Michael: Batman 46 continues Scott Snyder’s ongoing query into what the legacy of Batman really means. The frightening Mr. Bloom continues to perform his preferred method of murder by poking his razor fingers through the bodies of various Gotham elite. Gordon and Julia momentarily put Bloom out of commission before he makes his inevitable escape. Geri Powers reveals a whole army of robo-batsuits and tells Gordon how she knows where Bloom is hiding and is going to mount an attack on him. Gordon pleads to let him get Bloom himself because he knows that this is all Bloom’s trap, which it is. Meanwhile, we have a brief scene where Bruce once again reassures Julie that he is not the same man and proposes to her. Another side story involves Duke Thomas breaking into The Penguin’s Iceberg Lounge in order to track down his missing parents and Mr. Bloom.

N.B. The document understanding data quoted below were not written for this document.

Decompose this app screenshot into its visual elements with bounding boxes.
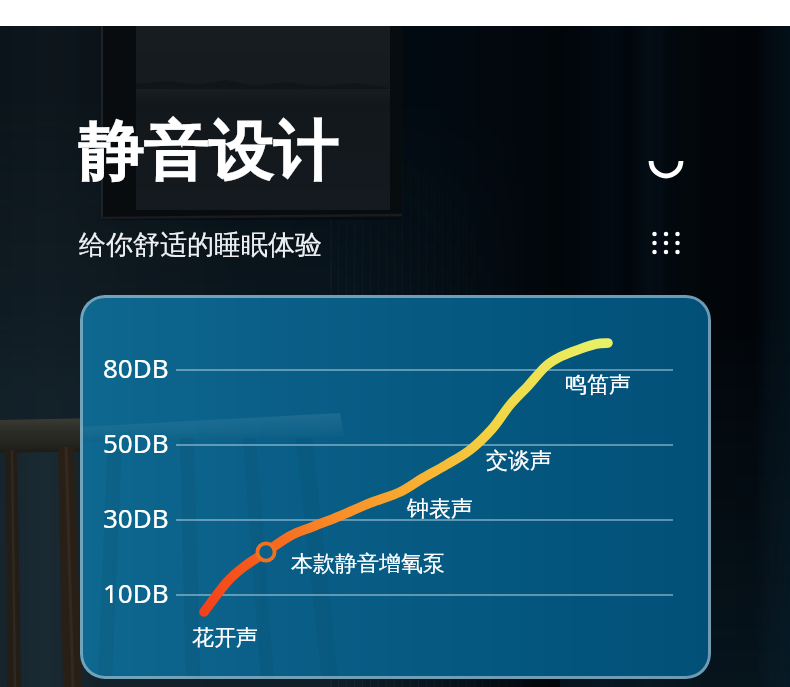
staticText: 本款静音增氧泵 [291,550,445,578]
button[interactable]: Silent mode [643,138,689,184]
staticText: 花开声 [192,624,258,652]
staticText: 50DB [103,425,169,460]
staticText: 10DB [103,575,169,610]
staticText: 30DB [103,500,169,535]
button[interactable]: 80DB [80,295,711,679]
button[interactable]: More apps [644,221,688,265]
staticText: 静音设计 [78,111,338,193]
staticText: 交谈声 [486,447,552,475]
staticText: 鸣笛声 [565,371,631,399]
staticText: 80DB [103,350,169,385]
staticText: 钟表声 [407,495,473,523]
staticText: 给你舒适的睡眠体验 [79,228,322,262]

I still am pretty clueless as to what Bloom’s plan is at this point, but he seems to indicate that it is going to be in motion very shortly. Snyder’s Batman stories are always also stories about Gotham as a living, breathing, city; making me wonder if Mr. Bloom is supposed to be the next level of this character of Gotham. Bloom is being made out to be this timeless boogeyman — a twisted weed that has grown throughout the cracks of Gotham City. I think it stands to reason that Snyder intends Bloom to be symbol of Gotham’s persistent corruption throughout the ages. The jury is still out on whether or not Bloom is an ageless evil (which kind of reminds me of “The Pale Man” Joker from Endgame) but he seems to have his own theories about Batman’s legacy — or lack thereof.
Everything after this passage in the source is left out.